Sunday, September 18, 2016

Strengthening Civic Russian Nation More Important than Saving Non-Russian Ethnic Identities, Smirnova Says



Paul Goble

            Staunton, September 17 – Svetlana Smirnova, president of the Council of the Assembly of Peoples of Russia, told the First Congress of the Peoples of Chuvashia that “if in the 1990s, questions of the preservation of national culture … were important, now, alongside them issues of strengthening the unity of the [supra-ethnic] Russian nation have risen.”

            Both her words, which included calls for “the formation of an all-Russian civic identity and the strengthening of the spiritual commonality of the peoples of Russia” and the venue she delivered them at, a multi-national meeting in a national republic, show that Moscow is now tilting away from the non-Russian nations and toward an increasingly Russian Russian nation.

            The Chuvash, a Christian Turkic nation in the Middle Volga, form two-thirds of the population of their republic and have been subject to intense russification pressure, including opposition to efforts to increase the role of their language in that republic. (For background, see windowoneurasia2.blogspot.com/2016/01/an-insidious-way-moscow-has-employed-to.html.)

            But despite Chuvash protests, Moscow and its allies, including the Russian Orthodox Church, are stepping up the pressure, and the First Congress of Peoples of Chuvashia provides a clear measure of that. Not only did it feature Smirnova’s speech, but the Chuvash formed only 43.1 percent of the delegates (nazaccent.ru/content/21864-pervyj-sezd-narodov-chuvashii.html).

            Instead, in a replay of Soviet-era tactics, it was packed with representatives of micro-nationalities to dilute the importance of the titular one.
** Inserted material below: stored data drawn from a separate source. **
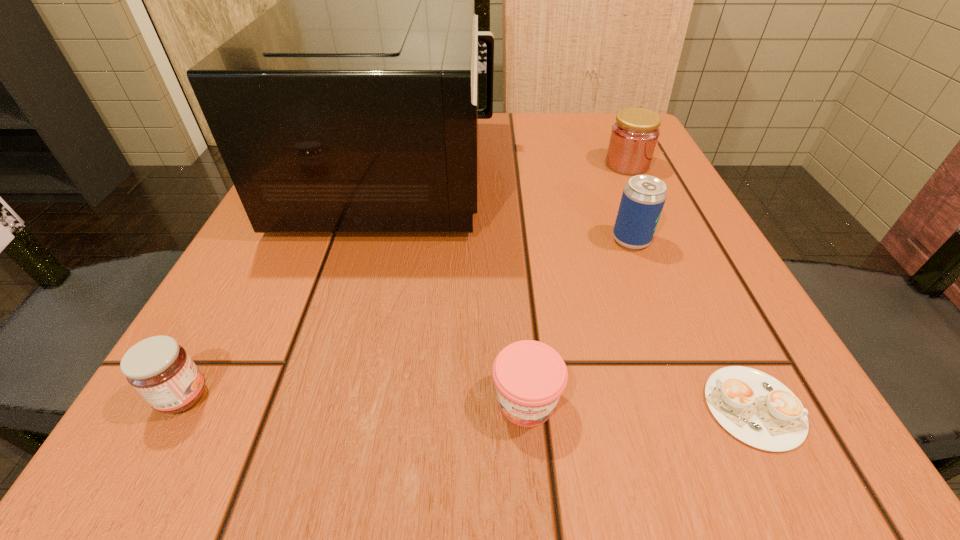 This screenshot has height=540, width=960. Identify the location of free spot between the shortest jam and the rightmost jam. (577, 283).

Identify which object is the fifth nearest to the tallest object. Please provide its 2D coordinates. Your answer should be formatted as a tuple, i.e. [(x, y)], where the tuple contains the x and y coordinates of a point satisfying the conditions above.

[(756, 408)]

Locate an element on the screen. The width and height of the screenshot is (960, 540). object that is the fifth closest to the beer can is located at coordinates (158, 368).

Identify the location of the second closest jam to the second shortest jam. (634, 136).

This screenshot has width=960, height=540. In order to click on the second closest jam to the second shortest jam in this screenshot , I will do `click(634, 136)`.

I want to click on vacant space that satisfies the following two spatial constraints: 1. on the front side of the shortest object; 2. on the right side of the farthest jam, so click(741, 407).

This screenshot has width=960, height=540. Find the location of `vacant region that satisfies the following two spatial constraints: 1. on the front label of the shortest object; 2. on the right side of the fifth tallest object`. vacant region that satisfies the following two spatial constraints: 1. on the front label of the shortest object; 2. on the right side of the fifth tallest object is located at coordinates (527, 407). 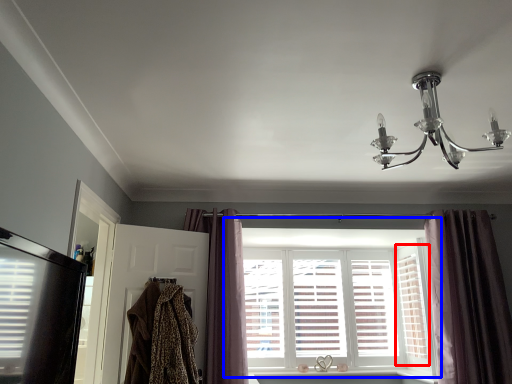 Question: Which point is further to the camera, shutter (highlighted by a red box) or window (highlighted by a blue box)?

Choices:
 (A) shutter
 (B) window

Answer: (B)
Officials said that 128 “peoples” were represented at the congress, but “only 24 of them have more than 100 members, 42 had from 10 to 99 members, and the remaining 70 fewer than ten” residents in the republic.
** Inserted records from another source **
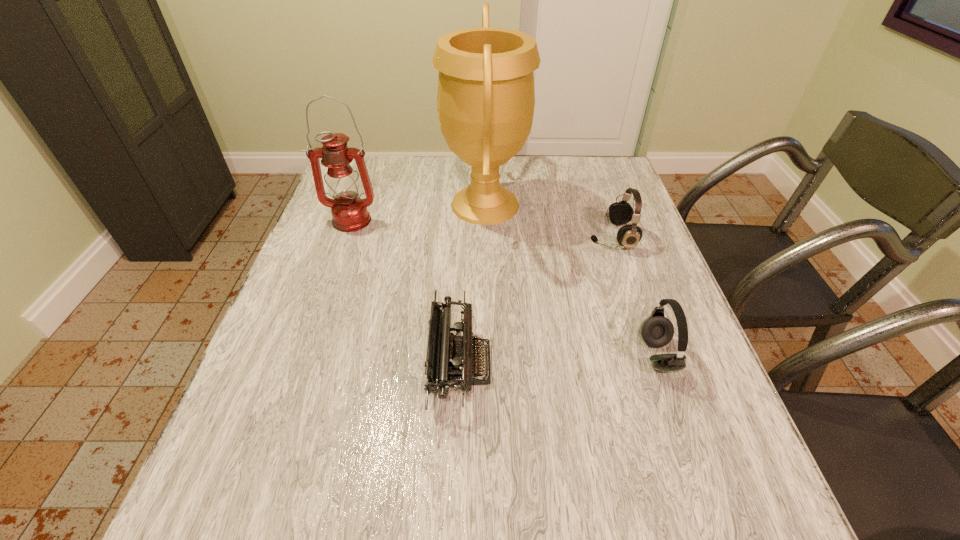 Identify the location of the tallest object. This screenshot has height=540, width=960. (486, 97).

Image resolution: width=960 pixels, height=540 pixels. In order to click on oil lamp in this screenshot , I will do `click(349, 212)`.

You are a GUI agent. You are given a task and a screenshot of the screen. Output one action in this format:
    pyautogui.click(x=<x>, y=<y>)
    Task: Click on the leftmost object
    This screenshot has width=960, height=540.
    Given the screenshot: What is the action you would take?
    pyautogui.click(x=349, y=212)

Identify the location of the farther headset. This screenshot has width=960, height=540. (620, 213).

The height and width of the screenshot is (540, 960). In order to click on the nearer headset in this screenshot , I will do `click(657, 331)`.

You are a GUI agent. You are given a task and a screenshot of the screen. Output one action in this format:
    pyautogui.click(x=<x>, y=<y>)
    Task: Click on the shortest object
    
    Given the screenshot: What is the action you would take?
    pyautogui.click(x=449, y=363)

At what (x,y) coordinates should I click in order to perform the action: click on free space located on the engravings side of the trophy. Please return your answer as a coordinate pair (x, y). The width and height of the screenshot is (960, 540). Looking at the image, I should click on (347, 205).

Where is `free space located on the engravings side of the trophy`? free space located on the engravings side of the trophy is located at coordinates (361, 205).

The height and width of the screenshot is (540, 960). In order to click on vacant area situated on the engravings side of the trophy in this screenshot , I will do `click(412, 205)`.

What are the coordinates of `vacant area situated 0.250m on the front of the fourth shortest object` in the screenshot? It's located at (324, 299).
            Most other speakers echoed the new line. Ivan Boyko, an academic specialist on ethnic issues, told the group that Chuvashia was in the top three regions of Russia as far as inter-ethnic concord is concerned and that as such, it and its congress should become a place for “resolving many issues about the strengthening of the all-civic identity, the ‘Russianness’ of citizens.”

            Veronika Isayeva, a representative of the Center for Russian Culture of the Chuvash Republic, stressed that the assembly could promote the unification of peoples “around the Russian language” as the basis for a broader unity. “We are a single Russian people,” she said. “The similarity brings us together, but the distinctions enrich us.”

            Salman Mayrukayev, “the representative of the head of the Chechen Republic in Chuvashia,” said that he was pleased to take part in a meeting that reflected the existence of “a common home for all peoples living in Chuvashia” and that he was proud his leader had in his first decree asserted “the equality of all peoples living” in Chechnya.

            Bassam al-Balaui, head of the regional section of the Society of Solidarity and Cooperation of the Peoples of Asia and Africa in the Republic of Chuvashia, said that “there are only two nations, good people and bad people” and that one’s “passport, place of birth, and nationality are not so important. What matters is to be a man!”

            Mikhail Ignatyev, the head of Chuvashia, not only echoed these views in his remarks but stayed for the entire five hours that the meeting lasted, taking notes and thus demonstrating its political importance as far as he was concerned.

            But there was some dissent, although just how much is hard to say.  Ferit Gibatdinov, the head of the Tatar National-Cultural Autonomy in Chuvashia, won applause when he said that he could recall that Tatar mothers frightened their children with talk about Chuvash and Chuvash mothers with talk about Tatars. And he said he was opposed to mixed marriages.

            Whether the association this congress created will take off in Chuvashia or become the model for emulation elsewhere in the Russian Federation remains to be seen, but the message the meeting itself delivered is clear: the center wants more stress on a common Russian “nation” and less on non-Russian peoples, whatever the 1993 Constitution says and the people desire.